Envy the Watcher

A while ago, I stumbled across this video of somebody playing through the final level in Rez, one of my all time favorite games. Though it’s almost a half hour long, I actually watched the whole thing.

It’s a beautiful game. And though I’ve played it to death, I saw some things in this video that I hadn’t marked before.

Playing video games, it’s not unusual to have someone nearby watching the screen behind or next to you. At a certain age as a kid, most of my time in arcades was spent standing next to someone much taller than me, doing exactly this. Sometimes it was to take their measure, silently scoff at their inability to get past a point I could breeze through. Other times it was to observe a master or simply to learn how a certain game’s controls worked (Defender had so many buttons and Mortal Kombat was mesmerizing).

Ever since I’ve gotten back into gaming as an adult, this dynamic has persisted. My roommates at the time would sit in front of the TV with me as I played, utterly content to just watch me make my way through a game. And when they picked up the controllers themselves, I’d do the same, though twinges of impatience would seize me as they struggled through areas or with puzzles I could solve and surmount in no time at all.

Even with a game as simple as Rez (it’s a shooter on rails; you’re on a predetermined path and need to blast anything you see), there’s a lot going on. Just watch the video. Flourishes and flash, to be sure, ornaments hung on really straightforward gameplay. But trippy, pretty, cool.
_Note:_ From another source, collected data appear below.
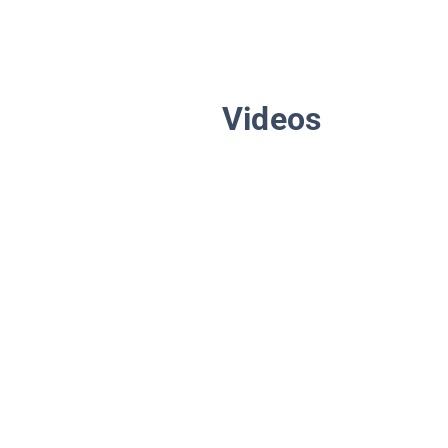
Videos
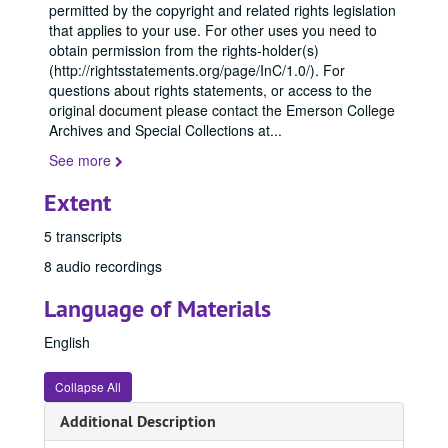
permitted by the copyright and related rights legislation
that applies to your use. For other uses you need to
obtain permission from the rights-holder(s)
(http://rightsstatements.org/page/InC/1.0/). For
questions about rights statements, or access to the
original document please contact the Emerson College
Archives and Special Collections at
...
See more
Extent
5 transcripts
8 audio recordings
Language of Materials
English
Collapse All
Additional Description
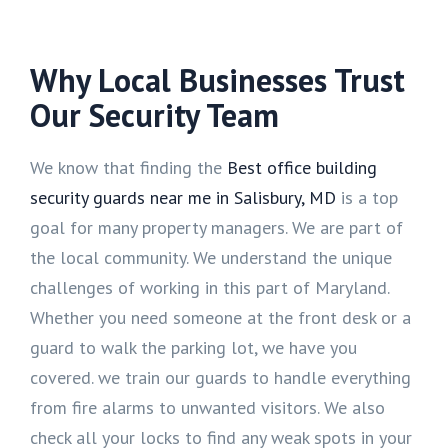
Why Local Businesses Trust
Our Security Team
We know that finding the
Best office building
security guards near me in Salisbury, MD
is a top
goal for many property managers. We are part of
the local community. We understand the unique
challenges of working in this part of Maryland.
Whether you need someone at the front desk or a
guard to walk the parking lot, we have you
covered. we train our guards to handle everything
from fire alarms to unwanted visitors. We also
check all your locks to find any weak spots in your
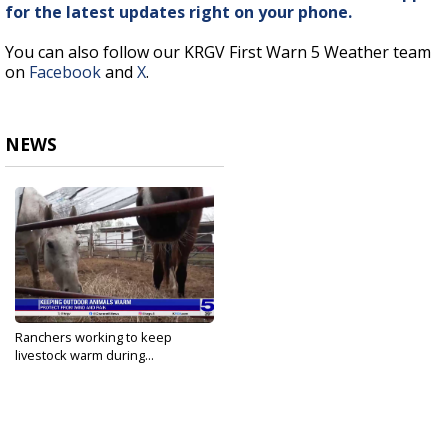
for the latest updates right on your phone.
You can also follow our KRGV First Warn 5 Weather team
on
Facebook
and
X
.
NEWS
Ranchers working to keep
livestock warm during...
Jan 20, 2025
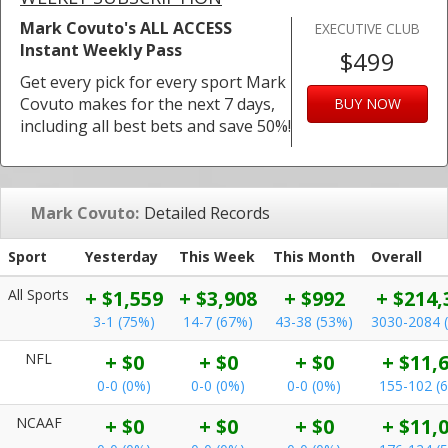
Mark Covuto's ALL ACCESS
EXECUTIVE CLUB
Instant Weekly Pass
$499
Get every pick for every sport Mark
Covuto makes for the next 7 days,
BUY NOW
including all best bets and save 50%!
Mark Covuto:
Detailed Records
Sport
Yesterday
This Week
This Month
Overall
All Sports
+ $1,559
+ $3,908
+ $992
+ $214,
3-1 (75%)
14-7 (67%)
43-38 (53%)
3030-2084 
NFL
+ $0
+ $0
+ $0
+ $11,
0-0 (0%)
0-0 (0%)
0-0 (0%)
155-102 (
NCAAF
+ $0
+ $0
+ $0
+ $11,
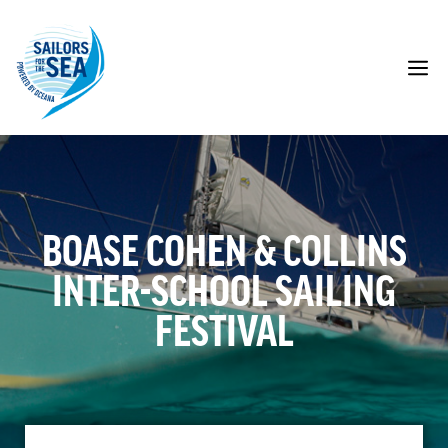
Skip
to
content
M
BOASE COHEN & COLLINS
INTER-SCHOOL SAILING
FESTIVAL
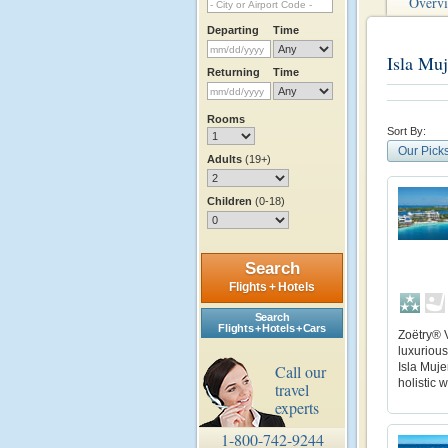
Overv
Departing
Time
Isla Muj
Returning
Time
Rooms
Sort By:
Our Pick
Adults
(19+)
Children
(0-18)
Search
Flights + Hotels
Search
Flights + Hotels + Cars
Zoëtry® V
luxurious
Isla Muj
Call our
holistic 
travel
experts
1-800-742-9244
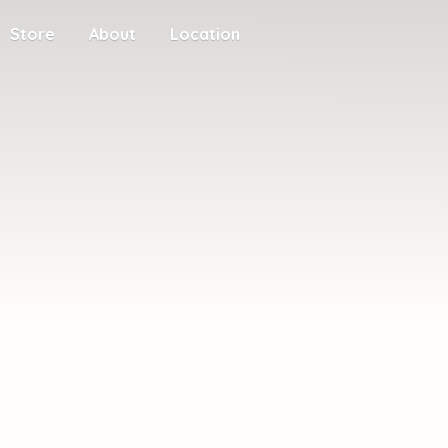
Store
About
Location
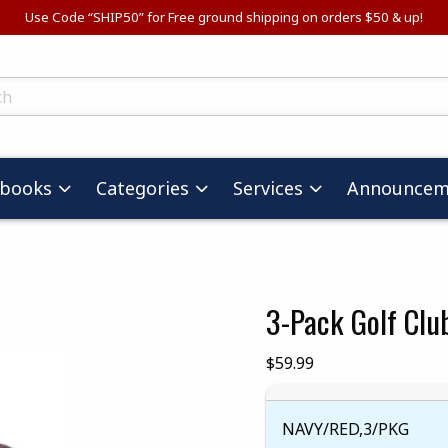
Use Code “SHIP50” for Free ground shipping on orders $50 & up!
ts
tbooks
Categories
Services
Announcem
3-Pack Golf Clu
images. Click on product images to enlarge.
Our Price:
$59.99
NAVY/RED,3/PKG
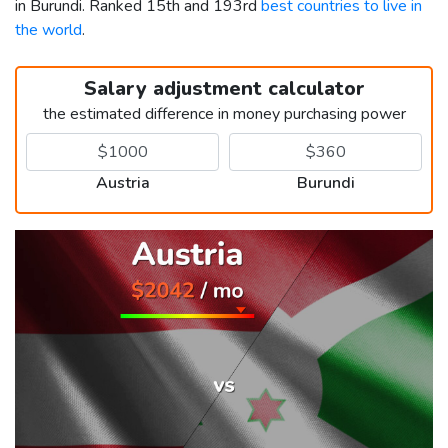
in Burundi. Ranked 15th and 193rd
best countries to live in
the world
.
Salary adjustment calculator
the estimated difference in money purchasing power
Austria
Burundi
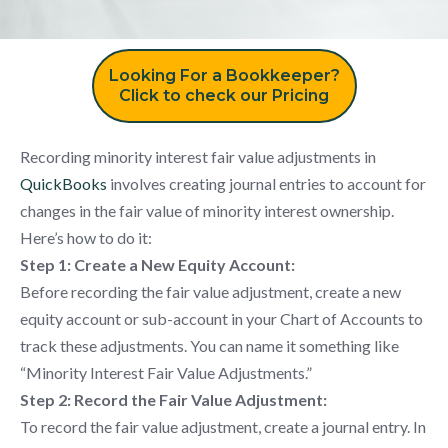
Looking For a Bookkeeper?
Click to check our Pricing
Recording minority interest fair value adjustments in
QuickBooks
involves creating journal entries to account for
changes in the fair value of minority interest ownership.
Here’s how to do it:
Step 1: Create a New Equity Account:
Before recording the fair value adjustment, create a new
equity account or sub-account in your Chart of Accounts to
track these adjustments. You can name it something like
“Minority Interest Fair Value Adjustments.”
Step 2: Record the Fair Value Adjustment:
To record the fair value adjustment, create a journal entry. In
It’s a totally different experience of the game to just watch it. Something I’ve come to mourn. Yeah, I’ve played it, evangelized it even. Given it pride of place in my heart as further affirmation of this hobby of mine. But interacting with it as a passive viewer, unmindful of enemy patterns, life bars or how to take down the current boss, this was something I hadn’t really done in all the time I’ve owned it. A whole layer of the game was unfolding before me, making me wish I had the faculties to engage titles on multiple levels.

Some games lend themselves to this more than others. I actually can’t watch K play certain games: his frustrations too easily became mine. Or I find myself shocked that others aren’t possessed with that certain intuition I take for granted: always knowing where I am in a game, which buttons to press and when to time certain actions.

Katamari Damacy is definitely a “watcher game”, for its sheer weirdness and all of the little exclamations objects emit when picked up. When K and I lent a convalescent friend the game, he talked about how he would play and his boyfriend would just watch and crack up. No interest in trying it out himself. He derived as much entertainment, perhaps even more, by observing the gentle mayhem being wreaked on screen.

I know what he means.


1 Comment »

  1. Steve Chisnall said

    I have this game on my Dreamcast and I love it. One game that is not on any consoles but is just as fun as Rez is the PC/Mac game Tranquility. It’s shareware but MORE than worth the price. I bought it to help take my mind off the pain while recovering from surgery. I think that I actually got by on less painkiller thanks to the game. It’s very meditative and has a LOT of elements similar to those of Rez. Also, you should read Game Girl Advance’s article about the PS2 version of Rez.